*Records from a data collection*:

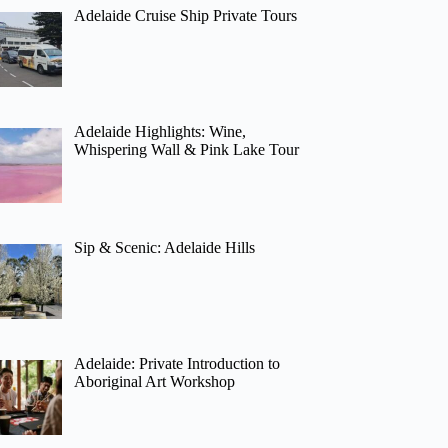
Adelaide Cruise Ship Private Tours
Adelaide Highlights: Wine,
Whispering Wall & Pink Lake Tour
Sip & Scenic: Adelaide Hills
Adelaide: Private Introduction to
Aboriginal Art Workshop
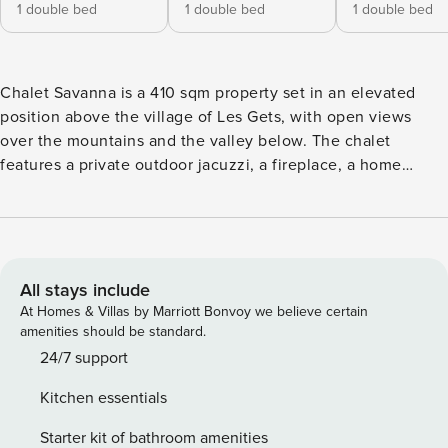
1 double bed
1 double bed
1 double bed
Chalet Savanna is a 410 sqm property set in an elevated
position above the village of Les Gets, with open views
over the mountains and the valley below. The chalet
features a private outdoor jacuzzi, a fireplace, a home
cinema, a massage room, and a dedicated yoga room with
mats provided. Expansive terraces extend the living space
outdoors across both summer and winter. The chalet offers
five en-suite bedrooms and generous living areas across
multiple levels. The fully equipped kitchen includes a wine
All stays include
fridge and a layout designed for cooking at scale. It opens
At Homes & Villas by Marriott Bonvoy we believe certain
onto the main living space, where groups naturally come
amenities should be standard.
together, whilst the home cinema provides a more intimate
24/7 support
setting for evenings in. A dedicated ski room with boot
Kitchen essentials
heaters keeps equipment organised and ready, whilst a
laundry room adds convenience for longer stays. Less than
Starter kit of bathroom amenities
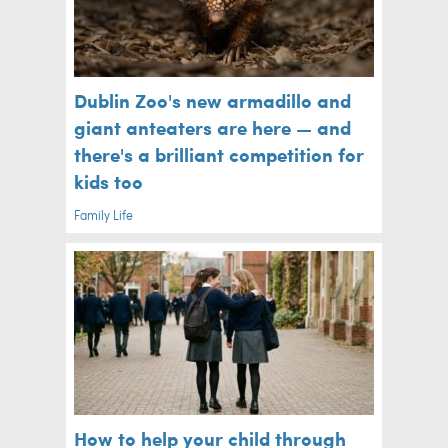
Dublin Zoo's new armadillo and
giant anteaters are here — and
there's a brilliant competition for
kids too
Family Life
How to help your child through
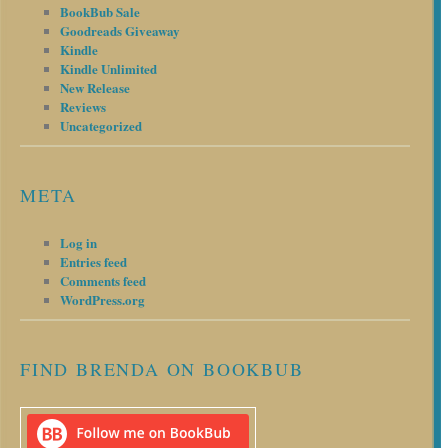
BookBub Sale
Goodreads Giveaway
Kindle
Kindle Unlimited
New Release
Reviews
Uncategorized
META
Log in
Entries feed
Comments feed
WordPress.org
FIND BRENDA ON BOOKBUB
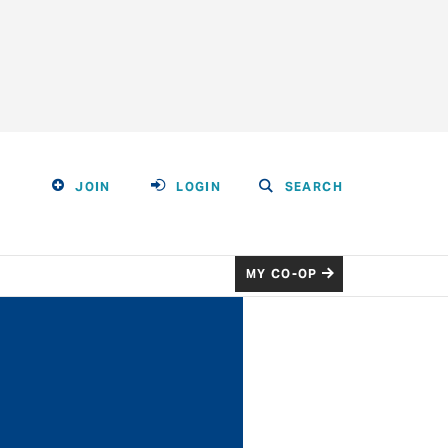
JOIN
LOGIN
SEARCH
MY CO-OP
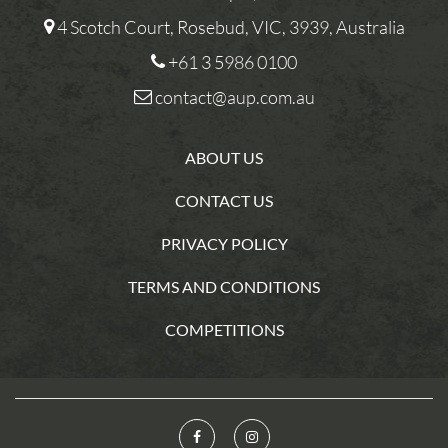
4 Scotch Court, Rosebud, VIC, 3939, Australia
+61 3 5986 0100
contact@aup.com.au
ABOUT US
CONTACT US
PRIVACY POLICY
TERMS AND CONDITIONS
COMPETITIONS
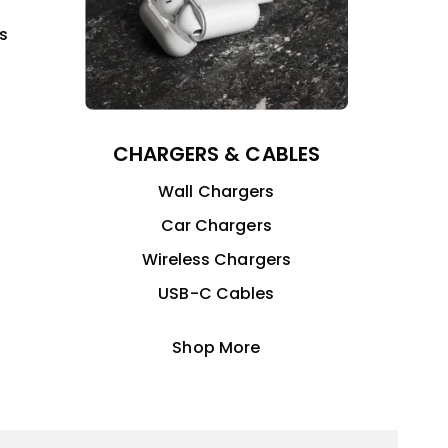
s
CHARGERS & CABLES
Wall Chargers
Car Chargers
Wireless Chargers
USB-C Cables
Shop More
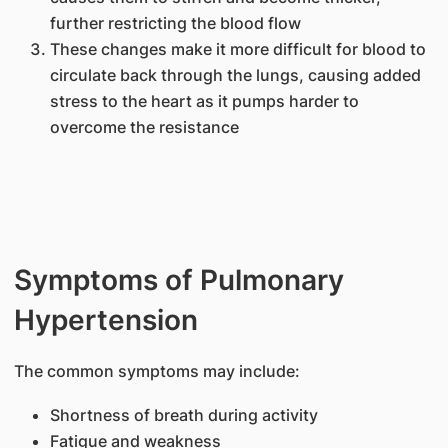
further restricting the blood flow
These changes make it more difficult for blood to
circulate back through the lungs, causing added
stress to the heart as it pumps harder to
overcome the resistance
Symptoms of Pulmonary
Hypertension
The common symptoms may include:
Shortness of breath during activity
Fatigue and weakness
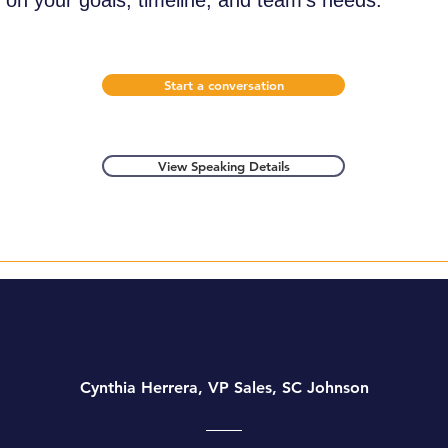
on your goals, timeline, and team's needs.
Start a conversation
View Speaking Details
Cynthia Herrera, VP Sales, SC Johnson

*WORK TASK*: Write out every line from the data above that includes "space".

*RESULT OF THE TASK*:
mats provided. Expansive terraces extend the living space
onto the main living space, where groups naturally come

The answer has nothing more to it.